As stated above, Exeter operates in a regulated industry with rigorous, and oftentimes, costly compliance standards. Everything involving the audit of data, processes, and approvals are necessary pieces to manage for control requirements. As a part of this, preventative measures must be in place as well as the ability to review historic transactions.
After the implementation, there were two key aspects of Nextworld’s platform that were instrumental in helping Exeter complete their first audit since the implementation with zero findings.

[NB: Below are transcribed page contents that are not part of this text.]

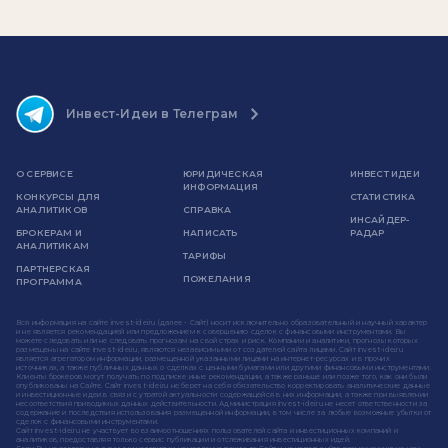
Инвест-Идеи в Телеграм
О СЕРВИСЕ
ЮРИДИЧЕСКАЯ
ИНВЕСТ ИДЕИ
ИНФОРМАЦИЯ
КОНКУРСЫ ДЛЯ
СТАТИСТИКА
АНАЛИТИКОВ
СПРАВКА
ИНСАЙДЕР-
БРОКЕРАМ И
НАПИСАТЬ
РАДАР
АНАЛИТИКАМ
ТАРИФЫ
ПАРТНЕРСКАЯ
ПОЖЕЛАНИЯ
ПРОГРАММА
Вся информация на сайте invest-idei.ru (далее - Сайт) носит исключительно образовательный и научный характер
и не является рекомендацией или предложением к совершению сделок с финансовыми инструментами. Вы
можете следовать или не следовать прогнозам на свой страх и риск. Компании и аналитики, прогнозы которых
размещены на сайте invest-idei.ru, являются независимыми от создателей сайта лицами. Сайт invest-idei.ru
является агрегатором информации, размещенной указанными лицами на интернет-ресурсах и в прочих
источниках, а также публичных данных о сделках с ценными бумагами или другими финансовыми инструментами.
Клиенты брокеров могут получать по подписке иные рекомендации, а также раньше или позже того, как они были
опубликованы на Сайте. Сайт invest-idei.ru не берет на себя обязательство корректировать аналитические данные
и инвестиционные идеи в связи с утратой актуальности содержащейся в них информации, а также при выявлении
несоответствия приводимых данных действительности. Администрация invest-idei.ru не несет ответственности за
содержание и последствия использования размещенной информации, в том числе за любые возможные убытки от
сделок с финансовыми инструментами.
Сайт invest-idei.ru не участвует во взаимоотношениях пользователей сайта и инвестиционных компаний и
аналитиков, предоставляя только сервис публикации и отслеживания инвестиционных идей.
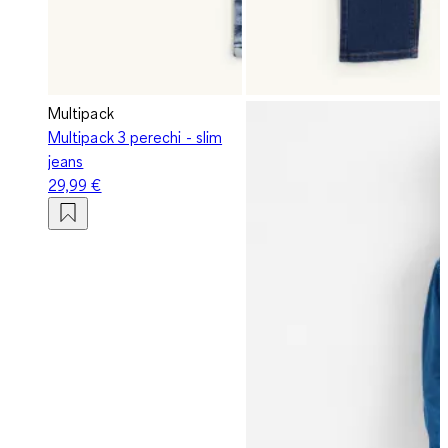
Multipack
Multipack 3 perechi - slim
jeans
29,99 €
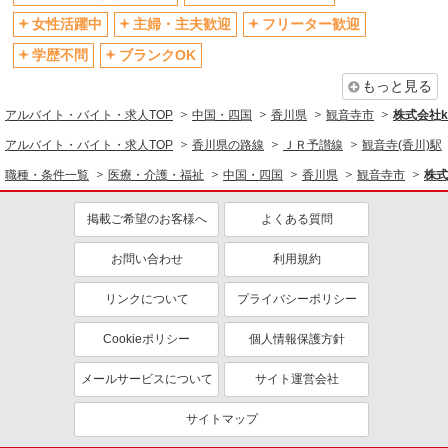
女性活躍中
主婦・主夫歓迎
フリーター歓迎
学歴不問
ブランクOK
もっと見る
アルバイト・バイト・求人TOP
中国・四国
香川県
観音寺市
株式会社ko
アルバイト・バイト・求人TOP
香川県の路線
ＪＲ予讃線
観音寺(香川)駅
職種・条件一覧
医療・介護・福祉
中国・四国
香川県
観音寺市
株式
掲載ご希望のお客様へ
よくある質問
お問い合わせ
利用規約
リンクについて
プライバシーポリシー
Cookieポリシー
個人情報保護方針
メールサービスについて
サイト運営会社
サイトマップ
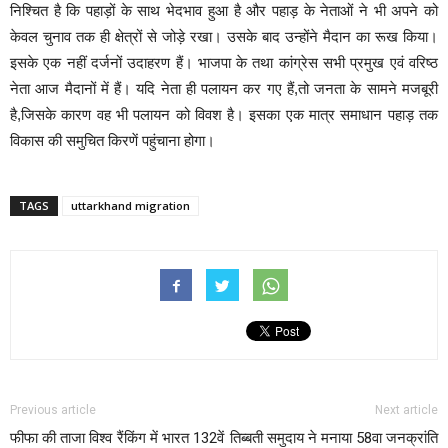
निश्चित है कि पहाड़ों के साथ भेदभाव हुआ है और पहाड़ के नेताओं ने भी अपने को
केवल चुनाव तक ही क्षेत्रों से जोड़े रखा। उसके बाद उन्होंने मैदान का रूख किया।
इसके एक नहीं दर्जनों उदाहरण हैं। भाजपा के तथा कांग्रेस सभी प्रमुख एवं वरिष्ठ
नेता आज मैदानों में हैं। यदि नेता ही पलायन कर गए हैं,तो जनता के सामने मजबूरी
है,जिसके कारण वह भी पलायन को विवश है। इसका एक मात्र समाधान पहाड़ तक
विकास की समुचित किरणें पहुंचाना होगा।
TAGS
uttarkhand migration
Previous article
Next article
फीफा की ताजा विश्व रैंकिंग में भारत 132वें
तिब्बती समुदाय ने मनाया 58वा जनक्रांति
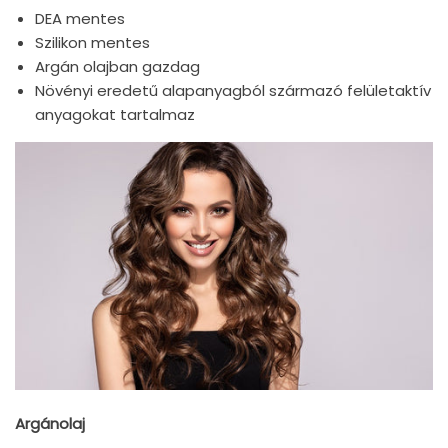
DEA mentes
Szilikon mentes
Argán olajban gazdag
Növényi eredetű alapanyagból származó felületaktív
anyagokat tartalmaz
Argánolaj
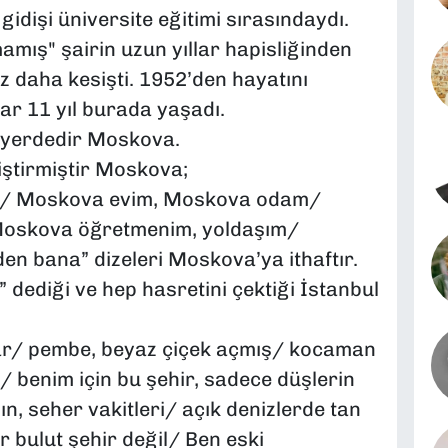
idişi üniversite eğitimi sırasındaydı.
mış" şairin uzun yıllar hapisliğinden
z daha kesişti. 1952’den hayatını
ar 11 yıl burada yaşadı.
 yerdedir Moskova.
iştirmiştir Moskova;
ri/ Moskova evim, Moskova odam/
oskova öğretmenim, yoldaşım/
 bana” dizeleri Moskova’ya ithaftır.
 dediği ve hep hasretini çektiği İstanbul
lar/ pembe, beyaz çiçek açmış/ kocaman
 benim için bu şehir, sadece düşlerin
ın, seher vakitleri/ açık denizlerde tan
r bulut şehir değil/ Ben eski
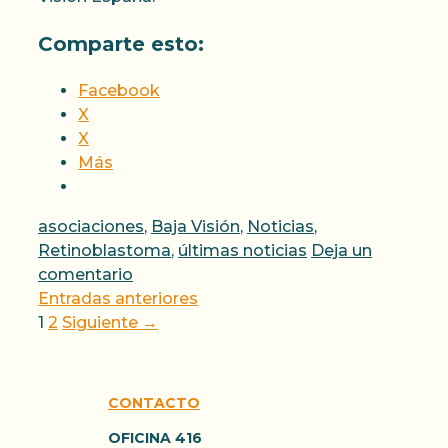
Comparte esto:
Facebook
X
X
Más
Categorías
asociaciones
,
Baja Visión
,
Noticias
,
Retinoblastoma
,
últimas noticias
Deja un
comentario
Entradas anteriores
Página
Página
1
2
Siguiente
→
CONTACTO
OFICINA 416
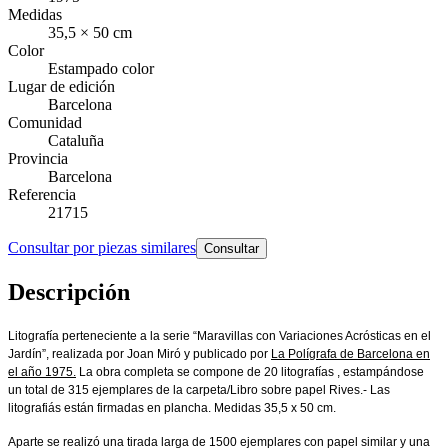
Medidas
35,5 × 50 cm
Color
Estampado color
Lugar de edición
Barcelona
Comunidad
Cataluña
Provincia
Barcelona
Referencia
21715
Consultar por piezas similares
Consultar
Descripción
Litografía perteneciente a la serie “Maravillas con Variaciones Acrósticas en el
Jardín”, realizada por Joan Miró y publicado por
La Polígrafa de Barcelona en
el año 1975.
La obra completa se compone de 20 litografías , estampándose
un total de 315 ejemplares de la carpeta/Libro sobre papel Rives.- Las
litografiás están firmadas en plancha. Medidas 35,5 x 50 cm.
Aparte se realizó una tirada larga de 1500 ejemplares con papel similar y una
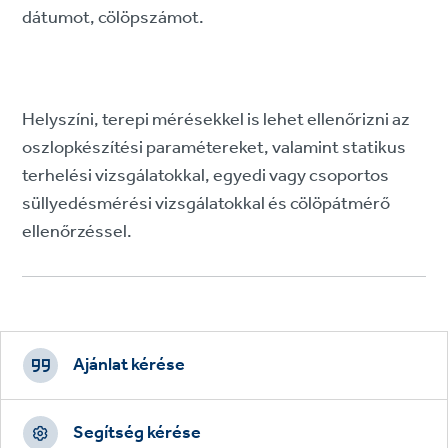
dátumot, cölöpszámot.
Helyszíni, terepi mérésekkel is lehet ellenőrizni az
oszlopkészítési paramétereket, valamint statikus
terhelési vizsgálatokkal, egyedi vagy csoportos
süllyedésmérési vizsgálatokkal és cölöpátmérő
ellenőrzéssel.
Footer
CTAs
Ajánlat kérése
Segítség kérése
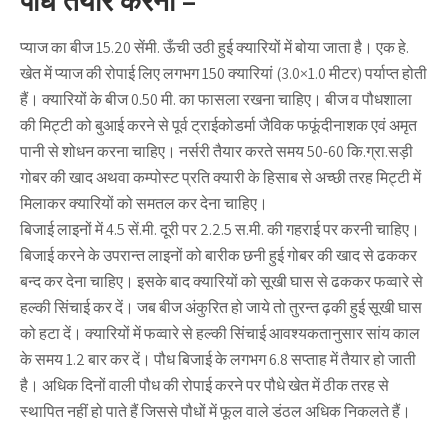
प्याज का बीज 15.20 सेंमी. ऊँची उठी हुई क्यारियों में बोया जाता है। एक हे.
खेत में प्याज की रोपाई लिए लगभग 150 क्यारियां (3.0×1.0 मीटर) पर्याप्त होती
हैं। क्यारियों के बीज 0.50 मी. का फासला रखना चाहिए। बीज व पौधशाला
की मिट्टी को बुआई करने से पूर्व ट्राईकोडर्मा जैविक फफूंदीनाशक एवं अमृत
पानी से शोधन करना चाहिए। नर्सरी तैयार करते समय 50-60 कि.ग्रा.सड़ी
गोबर की खाद अथवा कम्पोस्ट प्रति क्यारी के हिसाब से अच्छी तरह मिट्टी में
मिलाकर क्यारियों को समतल कर देना चाहिए।
बिजाई लाइनों में 4.5 सें.मी. दूरी पर 2.2.5 स.मी. की गहराई पर करनी चाहिए।
बिजाई करने के उपरान्त लाइनों को बारीक छनी हुई गोबर की खाद से ढककर
बन्द कर देना चाहिए। इसके बाद क्यारियों को सूखी घास से ढककर फव्वारे से
हल्की सिंचाई कर दें। जब बीज अंकुरित हो जाये तो तुरन्त ढ़की हुई सूखी घास
को हटा दें। क्यारियों में फव्वारे से हल्की सिंचाई आवश्यकतानुसार सांय काल
के समय 1.2 बार कर दें। पौध बिजाई के लगभग 6.8 सप्ताह में तैयार हो जाती
है। अधिक दिनों वाली पौध की रोपाई करने पर पौधे खेत में ठीक तरह से
स्थापित नहीं हो पाते हैं जिससे पौधों में फूल वाले डंठल अधिक निकलते हैं।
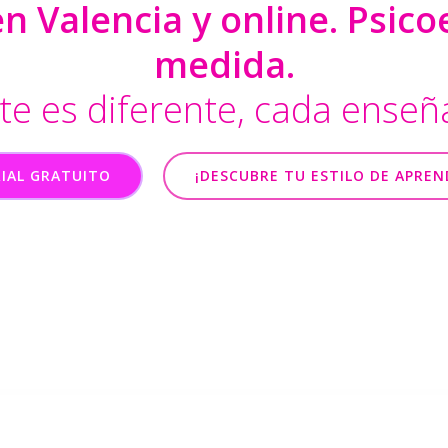
 Valencia y online. Psic
medida.
e es diferente, cada enseñ
IAL GRATUITO
¡DESCUBRE TU ESTILO DE APREN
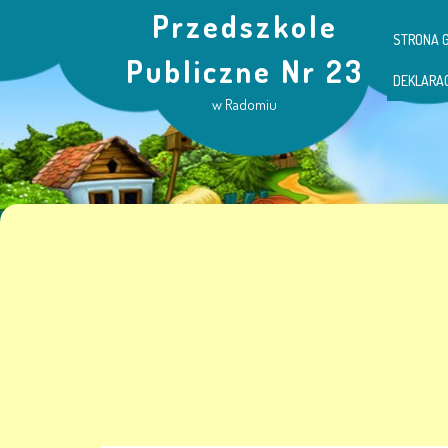
Przedszkole
STRONA 
Publiczne Nr 23
DEKLARA
w Radomiu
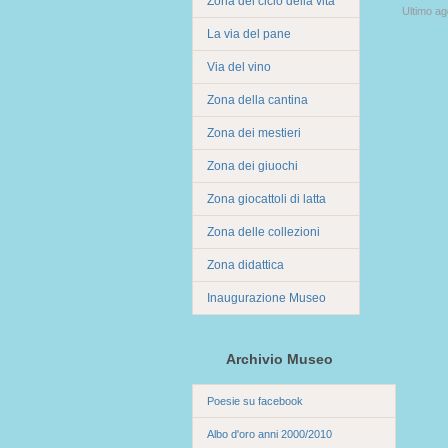
Zona del ciclo della vita
Ultimo a
La via del pane
Via del vino
Zona della cantina
Zona dei mestieri
Zona dei giuochi
Zona giocattoli di latta
Zona delle collezioni
Zona didattica
Inaugurazione Museo
Archivio Museo
Poesie su facebook
Albo d'oro anni 2000/2010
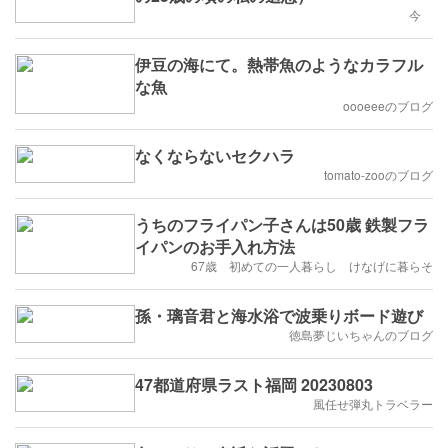
今
伊豆の海にて。熱帯魚のようなカラフル
な魚
oooeeeのブログ
なくならないセクハラ
tomato-zooのブログ
うちのフライパン子さんは50歳 鉄製フラ
イパンのお手入れ方法
67歳 初めての一人暮らし けなげに暮らそ
孫・璃音君と海水浴で波乗りボード遊び
徳島夢じいちゃんのブログ
47都道府県ラスト福岡 20230803
風任せ弾丸トラベラー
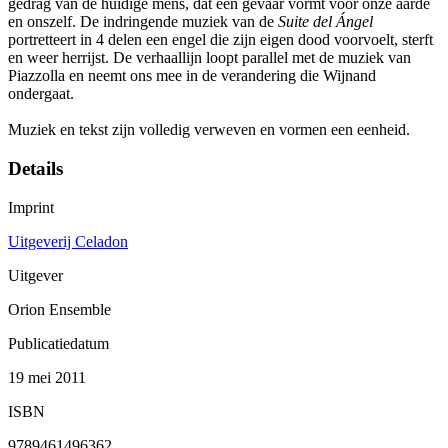
gedrag van de huidige mens, dat een gevaar vormt voor onze aarde
en onszelf. De indringende muziek van de
Suite del Ángel
portretteert in 4 delen een engel die zijn eigen dood voorvoelt, sterft
en weer herrijst. De verhaallijn loopt parallel met de muziek van
Piazzolla en neemt ons mee in de verandering die Wijnand
ondergaat.
Muziek en tekst zijn volledig verweven en vormen een eenheid.
Details
Imprint
Uitgeverij Celadon
Uitgever
Orion Ensemble
Publicatiedatum
19 mei 2011
ISBN
9789461496362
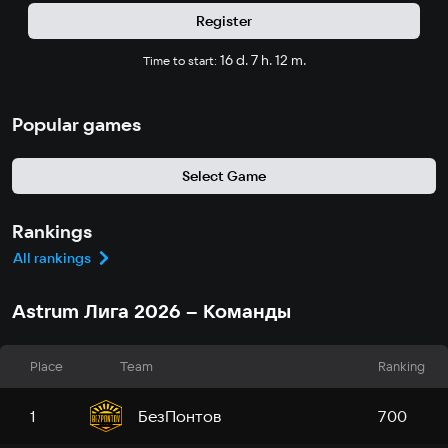
Register
16 d. 7 h. 12 m.
Time to start:
Popular games
Select Game
Rankings
All rankings
Astrum Лига 2026 – Команды
Place
Team
Ranking
БезПонтов
1
700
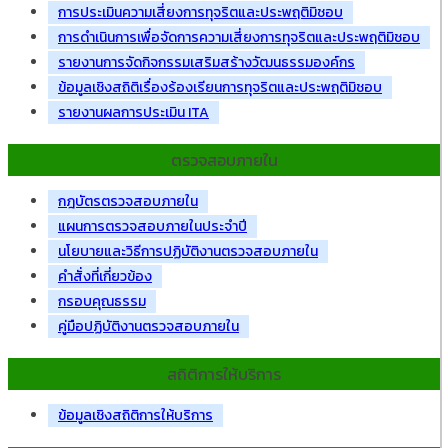
การประเมินความเสี่ยงการทุจริตและประพฤติมิชอบ
การดำเนินการเพื่อจัดการความเสี่ยงการทุจริตและประพฤติมิชอบ
รายงานการจัดกิจกรรมเสริมสร้างวัฒนธรรมองค์กร
ข้อมูลเชิงสถิติเรื่องร้องเรียนการทุจริตและประพฤติมิชอบ
รายงานผลการประเมิน ITA
ตรวจสอบภายใน
กฎบัตรตรวจสอบภายใน
แผนการตรวจสอบภายในประจำปี
นโยบายและวิธีการปฏิบัติงานตรวจสอบภายใน
คำสั่งที่เกี่ยวข้อง
กรอบคุณธรรม
คู่มือปฏิบัติงานตรวจสอบภายใน
สถิติการให้บริการ
ข้อมูลเชิงสถิติการให้บริการ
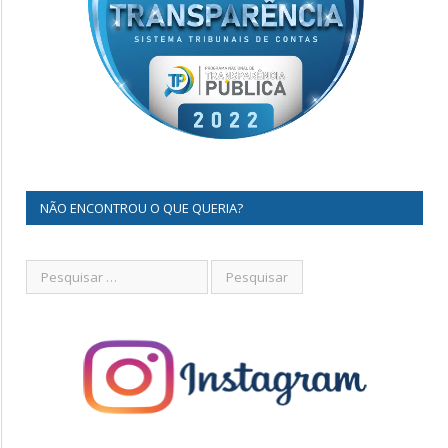
NÃO ENCONTROU O QUE QUERIA?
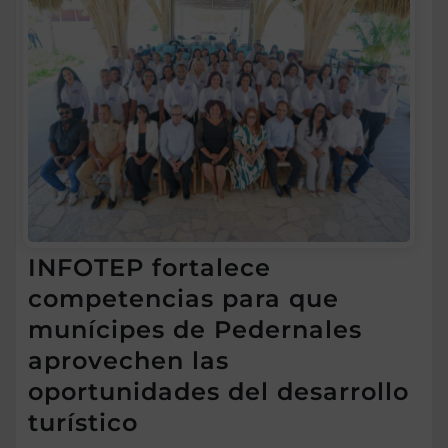
INFOTEP fortalece
competencias para que
munícipes de Pedernales
aprovechen las
oportunidades del desarrollo
turístico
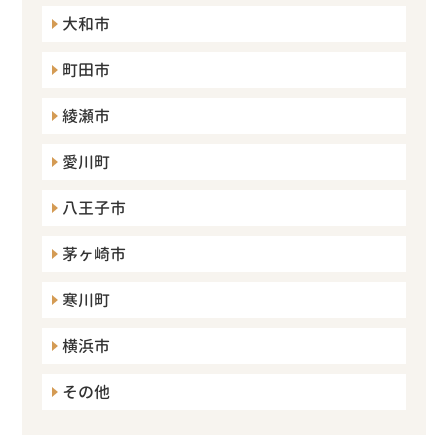
大和市
町田市
綾瀬市
愛川町
八王子市
茅ヶ崎市
寒川町
横浜市
その他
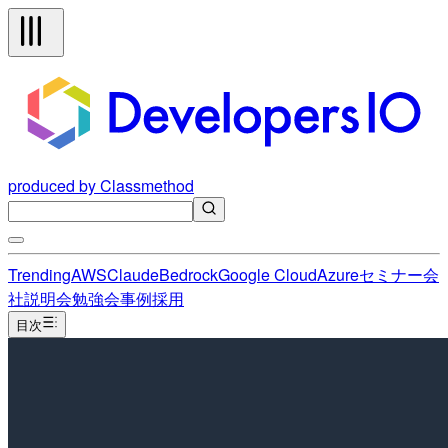
produced by Classmethod
Trending
AWS
Claude
Bedrock
Google Cloud
Azure
セミナー
会
社説明会
勉強会
事例
採用
目次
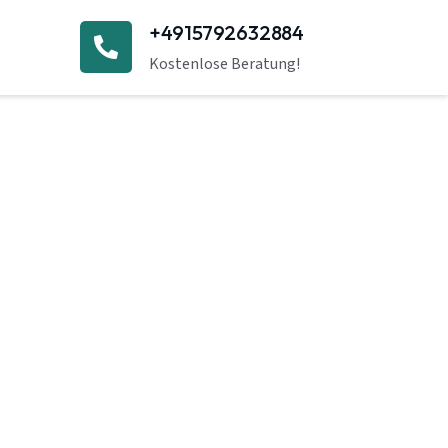
+4915792632884
Kostenlose Beratung!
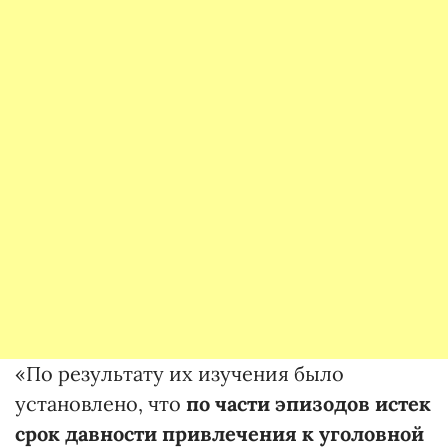
«По результату их изучения было
установлено, что
по части эпизодов истек
срок давности привлечения к уголовной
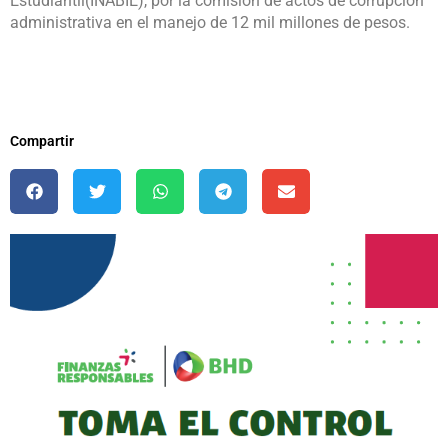
Estudiantil(INABIE), por la comisión de actos de corrupción
administrativa en el manejo de 12 mil millones de pesos.
Compartir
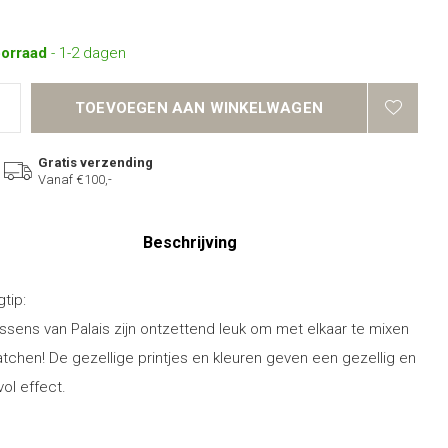
oorraad
- 1-2 dagen
TOEVOEGEN AAN WINKELWAGEN
Gratis verzending
Vanaf €100,-
Beschrijving
gtip:
ssens van Palais zijn ontzettend leuk om met elkaar te mixen
tchen! De gezellige printjes en kleuren geven een gezellig en
vol effect.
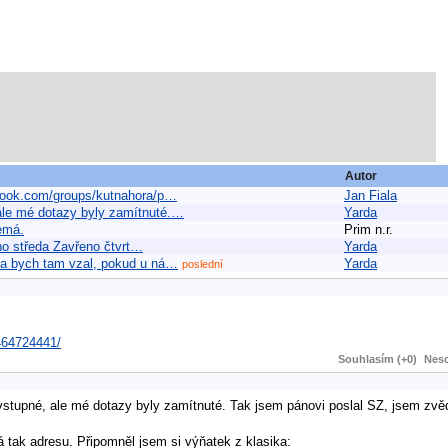
Autor
ebook.com/groups/kutnahora/p…
Jan Fiala
 ale mé dotazy byly zamítnuté.…
Yarda
nemá.
Prim n.r.
eno středa Zavřeno čtvrt…
Yarda
ata bych tam vzal, pokud u ná…
Yarda
poslední
464724441/
Souhlasím (+0)
Neso
vstupné, ale mé dotazy byly zamítnuté. Tak jsem pánovi poslal SZ, jsem zvěd
 tak adresu. Připomněl jsem si výňatek z klasika:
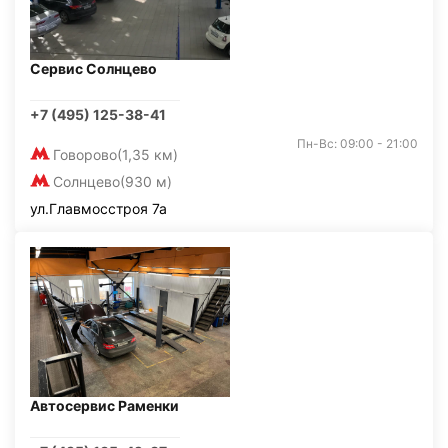
Сервис Солнцево
+7 (495) 125-38-41
Пн-Вс: 09:00 - 21:00
Говорово
(1,35 км)
Солнцево
(930 м)
ул.Главмосстроя 7а
Автосервис Раменки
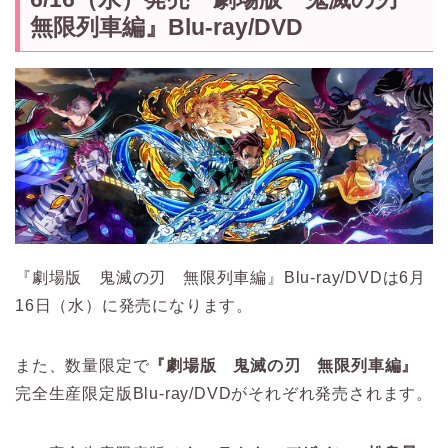
無限列車編』Blu-ray/DVD
『劇場版 鬼滅の刃 無限列車編』Blu-ray/DVDは6月
16日（水）に発売になります。
また、数量限定で
『劇場版 鬼滅の刃 無限列車編』
完全生産限定版Blu-ray/DVDがそれぞれ発売されます。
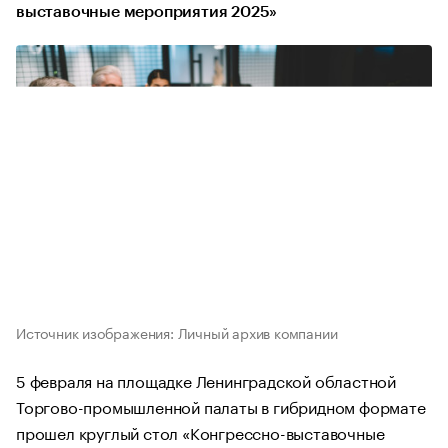
выставочные мероприятия 2025»
Источник изображения: Личный архив компании
5 февраля на площадке Ленинградской областной
Торгово-промышленной палаты в гибридном формате
прошел круглый стол «Конгрессно-выставочные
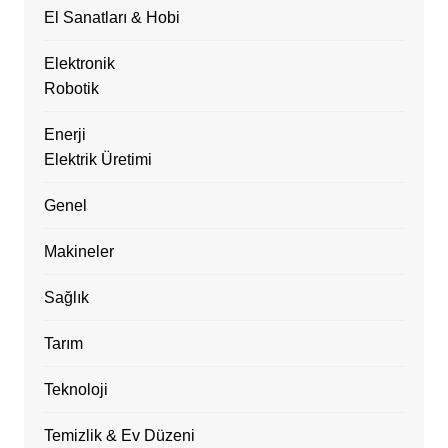
El Sanatları & Hobi
Elektronik
Robotik
Enerji
Elektrik Üretimi
Genel
Makineler
Sağlık
Tarım
Teknoloji
Temizlik & Ev Düzeni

Workflow and approvals. Nextworld now gives Exeter the ability to customize workflow and approvals in a single application to support multiple control processes. Systems outside of
Nextworld are responsible for generating the majority of invoices. Rather than requiring approval of these invoices in two separate systems, the Nextworld workflows were set up so that invoices already approved would not need to go through an approval process a second time.
Audit capabilities. With the Nextworld platform, Exeter can audit every record within an application for a full transaction history. “Before and after” snapshots of data are now visible as well as user logins and activity.
Exeter considers their selection of Nextworld a success in the scope of the company’s larger digital transformation project. Overall, Exeter achieved their automation goal of shortening their period close, built their compliance and control requirements into the system, and eliminated several point solutions to bring great simplicity to their overall IT landscape.
Exeter continues to make use of new features delivered through Nextworld’s platform and expects to see even more automation improvement as they expand their use of the platform.